TASK STATEMENT ->
Omitting every picture, output the records below exactly, please.

EXTRACTED DATA ->
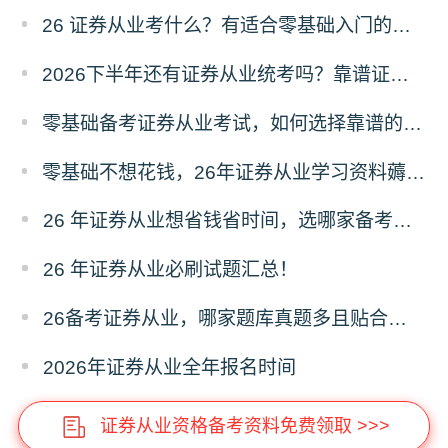
26 证券从业考什么？有适合零基础入门的网课吗？求推荐！
2026下半年还有证券从业统考吗？靠谱证券从业题库推荐！
零基础备考证券从业考试，如何选择靠谱的学习机构？？
零基础不想花钱，26年证券从业学习资料薅羊毛攻略！
26 年证券从业想省钱省时间，选哪家备考资料？
26 年证券从业必刷试题汇总！
26备考证券从业，哪家题库真题多且贴合考纲？
2026年证券从业全年报名时间
证券从业资格备考资料免费领取 >>>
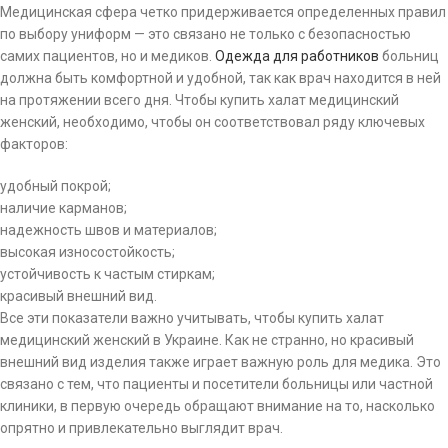
Медицинская сфера четко придерживается определенных правил
по выбору униформ — это связано не только с безопасностью
самих пациентов, но и медиков.
Одежда для работников
больниц
должна быть комфортной и удобной, так как врач находится в ней
на протяжении всего дня. Чтобы купить халат медицинский
женский, необходимо, чтобы он соответствовал ряду ключевых
факторов:
удобный покрой;
наличие карманов;
надежность швов и материалов;
высокая износостойкость;
устойчивость к частым стиркам;
красивый внешний вид.
Все эти показатели важно учитывать, чтобы купить халат
медицинский женский в Украине. Как не странно, но красивый
внешний вид изделия также играет важную роль для медика. Это
связано с тем, что пациенты и посетители больницы или частной
клиники, в первую очередь обращают внимание на то, насколько
опрятно и привлекательно выглядит врач.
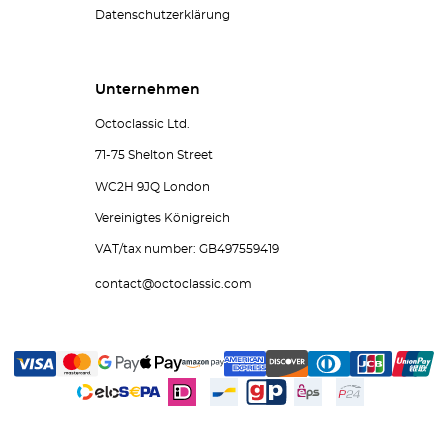
Datenschutzerklärung
Unternehmen
Octoclassic Ltd.
71-75 Shelton Street
WC2H 9JQ London
Vereinigtes Königreich
VAT/tax number: GB497559419
contact@octoclassic.com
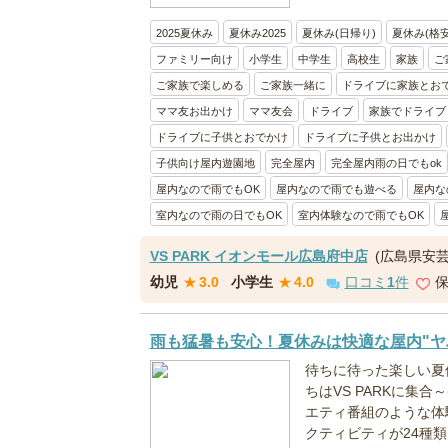
2025夏休み
夏休み2025
夏休み(日帰り)
夏休み(格安
ファミリー向け
小学生
中学生
高校生
家族
ご
ご家族で楽しめる
ご家族一緒に
ドライブに家族とお
ママ友お出かけ
ママ友会
ドライブ
家族でドライブ
ドライブに子供とおでかけ
ドライブに子供とお出かけ
子供向け屋内遊園地
完全屋内
完全屋内雨の日でもok
屋内なので雨でもOK
屋内なので雨でも遊べる
屋内な
室内なので雨の日でもOK
室内体験なので雨でもOK
VS PARK イオンモール広島府中店
(広島県安
幼児
★
3.0
小学生
★
4.0
口コミ
1
件
雨も猛暑も安心！夏休みは快適な屋内"ヤ
待ちに待った楽しい夏
ちはVS PARKに集合
エティ番組のような体験
クティビティが24種類以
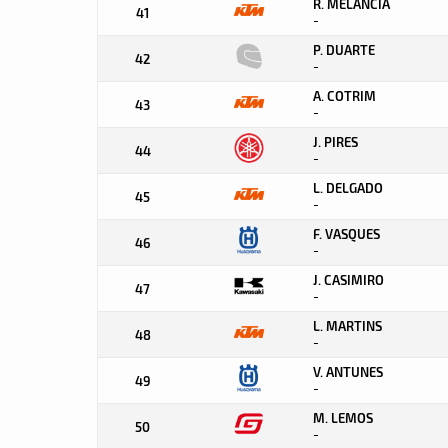
R. MELANCIA
41
-
P. DUARTE
42
-
A. COTRIM
43
-
J. PIRES
44
-
L. DELGADO
45
-
F. VASQUES
46
-
J. CASIMIRO
47
-
L. MARTINS
48
-
V. ANTUNES
49
-
M. LEMOS
50
-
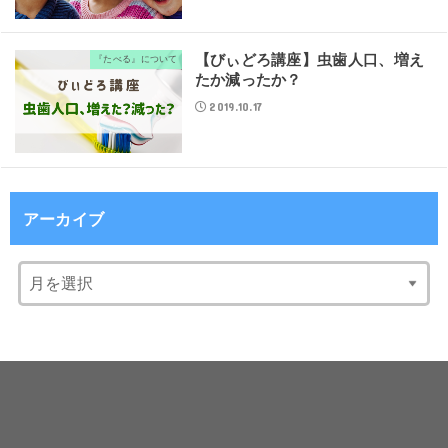
【びぃどろ講座】虫歯人口、増え
『たべる』について
たか減ったか？
2019.10.17
アーカイブ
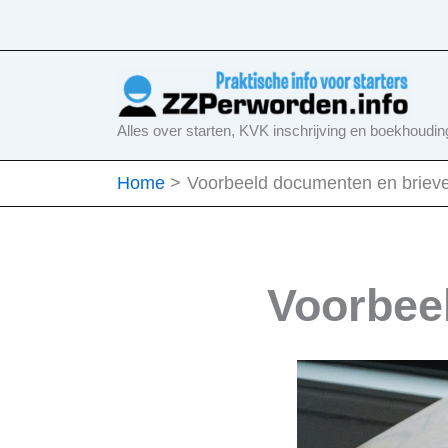
Ga
naar
de
inhoud
Alles over starten, KVK inschrijving en boekhoudin
Home
Voorbeeld documenten en briev
Voorbee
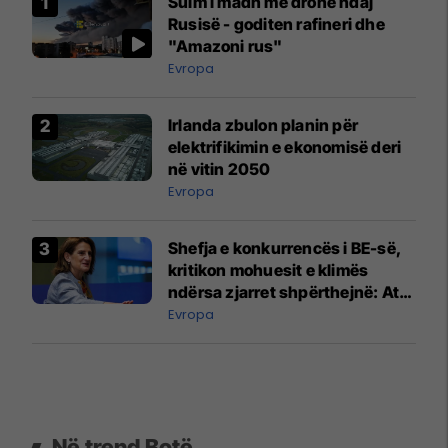
Sulm i madh me dronë ndaj
Rusisë - goditen rafineri dhe
"Amazoni rus"
Evropa
Irlanda zbulon planin për
elektrifikimin e ekonomisë deri
në vitin 2050
Evropa
Shefja e konkurrencës i BE-së,
kritikon mohuesit e klimës
ndërsa zjarret shpërthejnë: Ata
po gënjejnë
Evropa
Në trend Botë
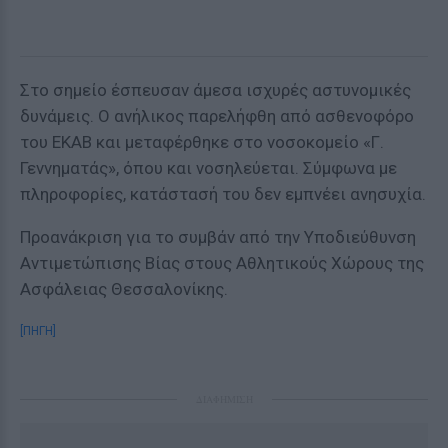
Στο σημείο έσπευσαν άμεσα ισχυρές αστυνομικές
δυνάμεις. Ο ανήλικος παρελήφθη από ασθενοφόρο
του ΕΚΑΒ και μεταφέρθηκε στο νοσοκομείο «Γ.
Γεννηματάς», όπου και νοσηλεύεται. Σύμφωνα με
πληροφορίες, κατάστασή του δεν εμπνέει ανησυχία.
Προανάκριση για το συμβάν από την Υποδιεύθυνση
Αντιμετώπισης Βίας στους Αθλητικούς Χώρους της
Ασφάλειας Θεσσαλονίκης.
[ΠΗΓΗ]
ΔΙΑΦΗΜΙΣΗ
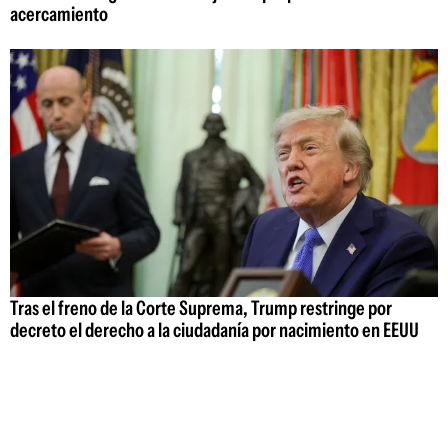
acercamiento
Tras el freno de la Corte Suprema, Trump restringe por
decreto el derecho a la ciudadanía por nacimiento en EEUU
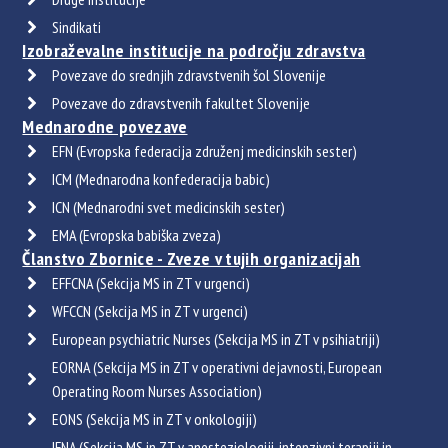
Sindikati
Izobraževalne institucije na področju zdravstva
Povezave do srednjih zdravstvenih šol Slovenije
Povezave do zdravstvenih fakultet Slovenije
Mednarodne povezave
EFN (Evropska federacija združenj medicinskih sester)
ICM (Mednarodna konfederacija babic)
ICN (Mednarodni svet medicinskih sester)
EMA (Evropska babiška zveza)
Članstvo Zbornice - Zveze v tujih organizacijah
EFFCNA (Sekcija MS in ZT v urgenci)
WFCCN (Sekcija MS in ZT v urgenci)
European psychiatric Nurses (Sekcija MS in ZT v psihiatriji)
EORNA (Sekcija MS in ZT v operativni dejavnosti, European
Operating Room Nurses Association)
EONS (Sekcija MS in ZT v onkologiji)
IFNA (Sekcija MS in ZT v anesteziologiji, intenzivni terapiji in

EXERCISE ANSWER ->
26 证券从业考什么？有适合零基础入门的网课吗？求推荐！
2026下半年还有证券从业统考吗？靠谱证券从业题库推荐！
零基础备考证券从业考试，如何选择靠谱的学习机构？？
零基础不想花钱，26年证券从业学习资料薅羊毛攻略！
26 年证券从业想省钱省时间，选哪家备考资料？
26 年证券从业必刷试题汇总！
26备考证券从业，哪家题库真题多且贴合考纲？
2026年证券从业全年报名时间
证券从业资格备考资料免费领取 >>>
Медицинская сфера четко придерживается определенных правил
по выбору униформ — это связано не только с безопасностью
самих пациентов, но и медиков.
Одежда для работников
больниц
должна быть комфортной и удобной, так как врач находится в ней
на протяжении всего дня. Чтобы купить халат медицинский
женский, необходимо, чтобы он соответствовал ряду ключевых
факторов:
удобный покрой;
наличие карманов;
надежность швов и материалов;
высокая износостойкость;
устойчивость к частым стиркам;
красивый внешний вид.
Все эти показатели важно учитывать, чтобы купить халат
медицинский женский в Украине. Как не странно, но красивый
внешний вид изделия также играет важную роль для медика. Это
связано с тем, что пациенты и посетители больницы или частной
клиники, в первую очередь обращают внимание на то, насколько
опрятно и привлекательно выглядит врач.
Datenschutzerklärung
Unternehmen
Octoclassic Ltd.
71-75 Shelton Street
WC2H 9JQ London
Vereinigtes Königreich
VAT/tax number: GB497559419
contact@octoclassic.com
2025夏休み
夏休み2025
夏休み(日帰り)
夏休み(格安
ファミリー向け
小学生
中学生
高校生
家族
ご
ご家族で楽しめる
ご家族一緒に
ドライブに家族とお
ママ友お出かけ
ママ友会
ドライブ
家族でドライブ
ドライブに子供とおでかけ
ドライブに子供とお出かけ
子供向け屋内遊園地
完全屋内
完全屋内雨の日でもok
屋内なので雨でもOK
屋内なので雨でも遊べる
屋内な
室内なので雨の日でもOK
室内体験なので雨でもOK
VS PARK イオンモール広島府中店
(広島県安
幼児
★
3.0
小学生
★
4.0
口コミ
1
件
雨も猛暑も安心！夏休みは快適な屋内"ヤ
待ちに待った楽しい夏
ちはVS PARKに集合
エティ番組のような体験
クティビティが24種類以
R. MELANCIA
41
-
P. DUARTE
42
-
A. COTRIM
43
-
J. PIRES
44
-
L. DELGADO
45
-
F. VASQUES
46
-
J. CASIMIRO
47
-
L. MARTINS
48
-
V. ANTUNES
49
-
M. LEMOS
50
-
【びぃどろ講座】虫歯人口、増え
『たべる』について
たか減ったか？
2019.10.17
アーカイブ
Ga
naar
de
inhoud
Alles over starten, KVK inschrijving en boekhoudin
Home
Voorbeeld documenten en briev
Voorbee
Sulm i madh me dronë ndaj
Rusisë - goditen rafineri dhe
"Amazoni rus"
Evropa
Irlanda zbulon planin për
elektrifikimin e ekonomisë deri
në vitin 2050
Evropa
Shefja e konkurrencës i BE-së,
kritikon mohuesit e klimës
ndërsa zjarret shpërthejnë: Ata
po gënjejnë
Evropa
Në trend Botë
Στο σημείο έσπευσαν άμεσα ισχυρές αστυνομικές
δυνάμεις. Ο ανήλικος παρελήφθη από ασθενοφόρο
του ΕΚΑΒ και μεταφέρθηκε στο νοσοκομείο «Γ.
Γεννηματάς», όπου και νοσηλεύεται. Σύμφωνα με
πληροφορίες, κατάστασή του δεν εμπνέει ανησυχία.
Προανάκριση για το συμβάν από την Υποδιεύθυνση
Αντιμετώπισης Βίας στους Αθλητικούς Χώρους της
Ασφάλειας Θεσσαλονίκης.
[ΠΗΓΗ]
ΔΙΑΦΗΜΙΣΗ
acercamiento
Tras el freno de la Corte Suprema, Trump restringe por
decreto el derecho a la ciudadanía por nacimiento en EEUU
Sindikati
Izobraževalne institucije na področju zdravstva
Povezave do srednjih zdravstvenih šol Slovenije
Povezave do zdravstvenih fakultet Slovenije
Mednarodne povezave
EFN (Evropska federacija združenj medicinskih sester)
ICM (Mednarodna konfederacija babic)
ICN (Mednarodni svet medicinskih sester)
EMA (Evropska babiška zveza)
Članstvo Zbornice - Zveze v tujih organizacijah
EFFCNA (Sekcija MS in ZT v urgenci)
WFCCN (Sekcija MS in ZT v urgenci)
European psychiatric Nurses (Sekcija MS in ZT v psihiatriji)
EORNA (Sekcija MS in ZT v operativni dejavnosti, European
Operating Room Nurses Association)
EONS (Sekcija MS in ZT v onkologiji)
IFNA (Sekcija MS in ZT v anesteziologiji, intenzivni terapiji in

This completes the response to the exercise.